With regard to the desk phone, 59% of respondents said they believed they were an outdated piece of technology and only 22% saw the desk phone as an "essential tool" three to five years down the road. Nearly two thirds of enterprise and midsize respondents hold that view, as well as a whopping 89% of SMB respondents. Also of note, 45% of respondents said their organizations provide and pay for employee cell phones, and 61% support BYOB plans.
It is interesting to see where Jonathan's views and those presented in the DialPad survey come together. In the DialPad survey, respondents indicated that voice is the most important communications tool for external communications and the second most important tool for internal communications after email. Further, 89% said they believe the phone system should integrate with apps, a view Jonathan certainly shares. Finally, on the importance of text, 89% said they believe the phone system should be able to text mobile devices and external clientele.

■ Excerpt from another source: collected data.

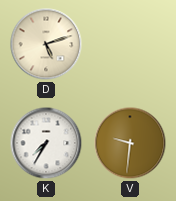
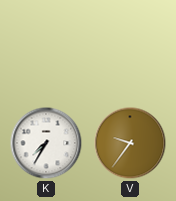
D: 5:12 -> none
V: 9:31 -> 9:36
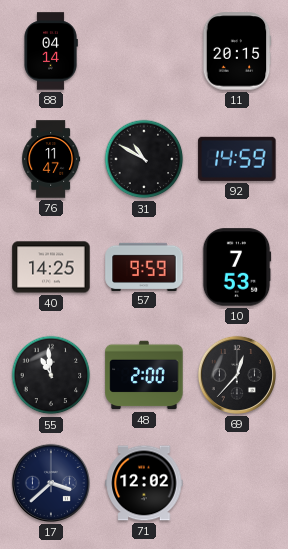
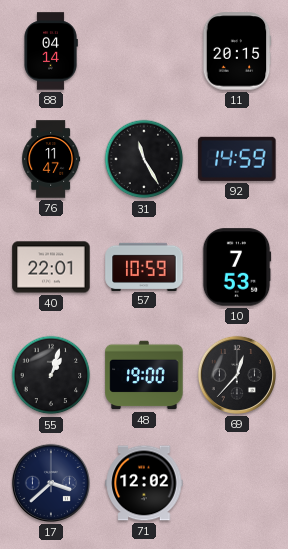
31: 10:50 -> 11:25
40: 14:25 -> 22:01
57: 9:59 -> 10:59
55: 10:59 -> 1:03
48: 2:00 -> 19:00
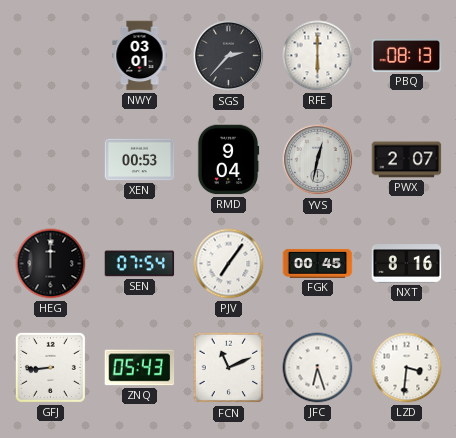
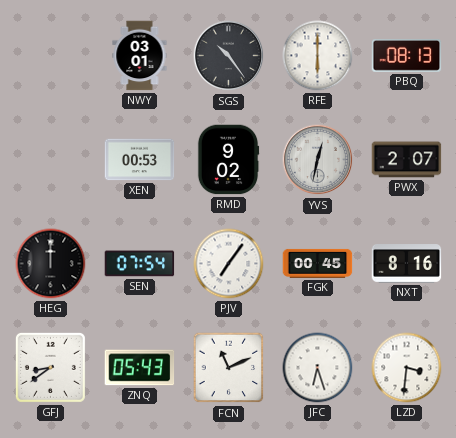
SGS: 2:37 -> 10:24
RMD: 9:04 -> 9:02
GFJ: 8:44 -> 8:39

It is indeed instructive to see how the two viewpoints in these pieces compare and contrast. To be sure, how people view the importance of traditional voice service is changing, with a shift either to something like Spark or something else entirely. There is growing interest in text as the key new medium, either in a social collaboration tool or something else. Probably the biggest point of agreement is the drive to integrate voice communications into apps.
For enterprise communications, the times certainly are a changing, and both IT professionals and VARs will need to be adjust their viewpoints and their capabilities to get in line with what users will be demanding in the years ahead.